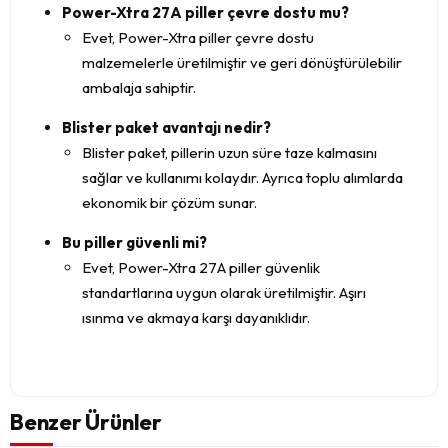
Power-Xtra 27A piller çevre dostu mu?
Evet, Power-Xtra piller çevre dostu
malzemelerle üretilmiştir ve geri dönüştürülebilir
ambalaja sahiptir.
Blister paket avantajı nedir?
Blister paket, pillerin uzun süre taze kalmasını
sağlar ve kullanımı kolaydır. Ayrıca toplu alımlarda
ekonomik bir çözüm sunar.
Bu piller güvenli mi?
Evet, Power-Xtra 27A piller güvenlik
standartlarına uygun olarak üretilmiştir. Aşırı
ısınma ve akmaya karşı dayanıklıdır.
Benzer Ürünler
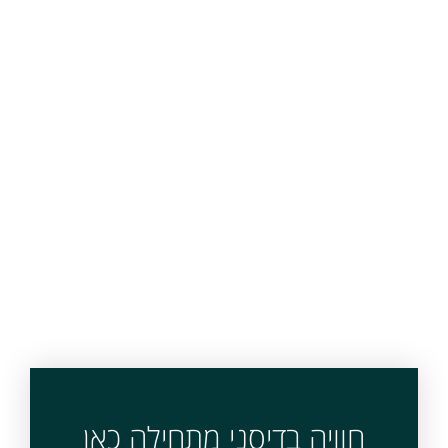
חוויה בדיסני מתחילה כאן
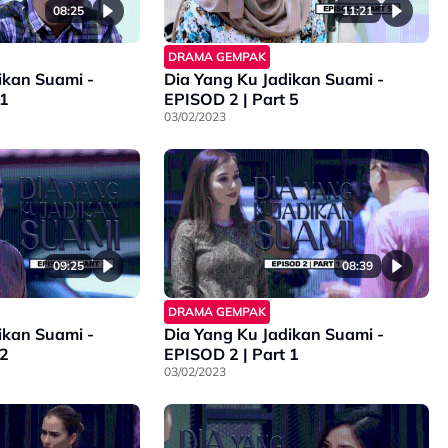
08:25
11:21
DRAMA GEMPAK
ikan Suami -
Dia Yang Ku Jadikan Suami -
 1
EPISOD 2 | Part 5
03/02/2023
09:25
08:39
DRAMA GEMPAK
ikan Suami -
Dia Yang Ku Jadikan Suami -
 2
EPISOD 2 | Part 1
03/02/2023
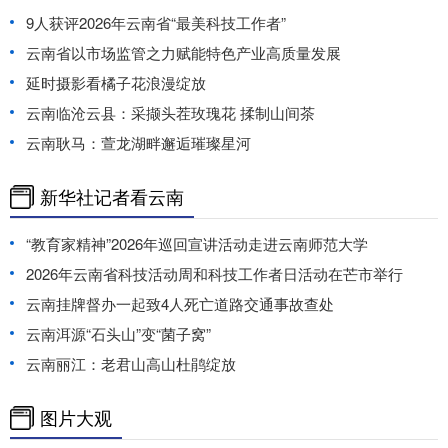
9人获评2026年云南省“最美科技工作者”
云南省以市场监管之力赋能特色产业高质量发展
延时摄影看橘子花浪漫绽放
云南临沧云县：采撷头茬玫瑰花 揉制山间茶
云南耿马：萱龙湖畔邂逅璀璨星河
新华社记者看云南
“教育家精神”2026年巡回宣讲活动走进云南师范大学
2026年云南省科技活动周和科技工作者日活动在芒市举行
云南挂牌督办一起致4人死亡道路交通事故查处
云南洱源“石头山”变“菌子窝”
云南丽江：老君山高山杜鹃绽放
图片大观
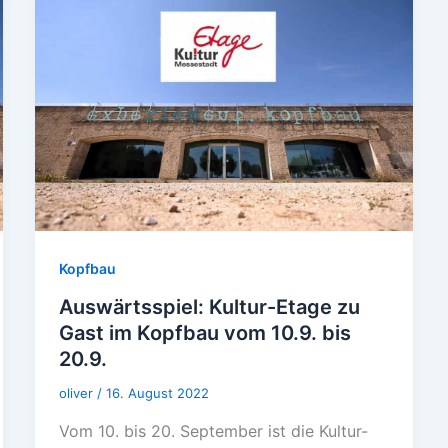
Kopfbau
Auswärtsspiel: Kultur-Etage zu
Gast im Kopfbau vom 10.9. bis
20.9.
oliver
/
16. August 2022
Vom 10. bis 20. September ist die Kultur-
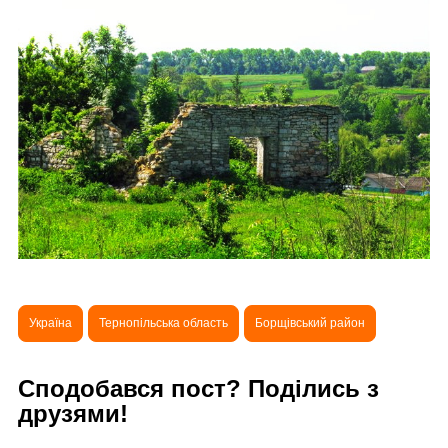
Україна
Тернопільська область
Борщівський район
Сподобався пост? Поділись з
друзями!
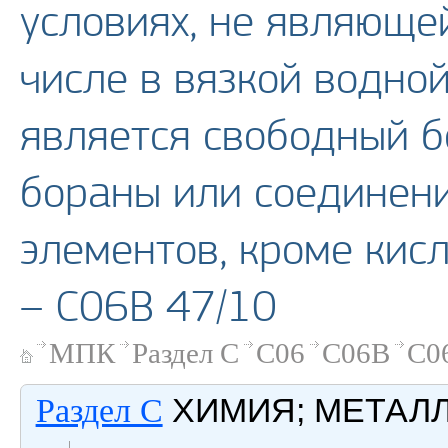
условиях, не являюще
числе в вязкой водной
является свободный б
бораны или соединени
элементов, кроме кис
– C06B 47/10
МПК
Раздел C
C06
C06B
C0
ХИМИЯ; МЕТАЛ
Раздел C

### EXERCISE REQUIREMENTS
Return each line of the data that contains the string "Blister".

### RESULT OF THIS EXERCISE
Blister paket avantajı nedir?
Blister paket, pillerin uzun süre taze kalmasını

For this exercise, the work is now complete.